Thanksgiving week passes in a soft haze. We have dinners and lunches around the pool, swim when we like, and wander about generally in and out of the big house, welcome as the breeze, followed always by the two huge dogs. Helen and I race down to the end of the pier then back. Faustus makes me carry him on a hike down the beach and I don't know why he doesn't expect to be thrown in the water at some point 'cause clearly that's gonna happen.

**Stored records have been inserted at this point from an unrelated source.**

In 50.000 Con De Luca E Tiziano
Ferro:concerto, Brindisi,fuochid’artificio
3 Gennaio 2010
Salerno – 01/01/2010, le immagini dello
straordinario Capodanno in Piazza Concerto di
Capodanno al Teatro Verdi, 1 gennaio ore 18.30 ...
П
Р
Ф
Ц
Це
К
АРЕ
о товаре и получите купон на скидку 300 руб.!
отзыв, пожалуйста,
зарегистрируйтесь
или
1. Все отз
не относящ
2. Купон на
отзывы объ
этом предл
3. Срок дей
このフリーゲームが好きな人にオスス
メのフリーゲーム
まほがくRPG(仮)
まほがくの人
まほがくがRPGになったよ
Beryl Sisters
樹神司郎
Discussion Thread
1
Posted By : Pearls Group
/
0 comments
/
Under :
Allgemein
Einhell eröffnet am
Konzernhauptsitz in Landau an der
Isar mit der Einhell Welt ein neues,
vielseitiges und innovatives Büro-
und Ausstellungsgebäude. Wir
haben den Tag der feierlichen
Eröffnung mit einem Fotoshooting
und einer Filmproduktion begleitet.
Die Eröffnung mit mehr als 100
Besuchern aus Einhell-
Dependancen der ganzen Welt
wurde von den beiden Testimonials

Either it's the change in scene or my own paranoia, but I have worse nightmares than I've had since I got to Rose and Swan. Old dreams of old terrors, my father's voice clear as the last time I heard it, him and mother, lurking on the edge of modern scenes playing out in my head. Terrible nights on the street, all still haunting me. I sleep little, tossing and turning and waking only to fall into another fitful sleep. Eventually I get up and go and watch the waves until dawn comes.
For the holiday Mr. and Mrs. W take us shopping, and then enlist us in food preparation. Now, my Thanksgiving experiences of late have been homeless shelter and soup kitchen affairs, if that. Sometimes, if I was working, somebody had ordered food so I'd get that. Prior to all that, when I was little, my grandmother would make a bit of turkey for just the two of us, as well easy frozen biscuits and things, but she was sick for most of what I remember so it was always something I could mostly do myself.
Food preparation in general is foreign to me, again that's a soup kitchen based knowledge, as well as what I can heat up in a microwave somewhere think instant noodles or something basic along those lines.
Nothing like this.
Of course, like everything else, Fausty has an in depth knowledge of cooking and so he is vital in the kitchen. Helen has been learning because she lives with these guys, but Mrs. and Mr. W don't seem to mind my general ineptitude, giving me precise directions and things to chop and cut up, while Helen and I both keep Faustus away from anything involving open flame, you know, just so as not to tempt him. Also, he spends so much time around chemicals honestly we kind of worry he'll just combust.
"Do I want to know how you know the difference between these very identical knives?" I ask Faustus, as I'm meant to be chopping onions.
"When I was in the hospital for my leg I watched cooking shows," he says, curtly.
"Ah," I nod, "They didn't think that would be tempting what with the open flame—?"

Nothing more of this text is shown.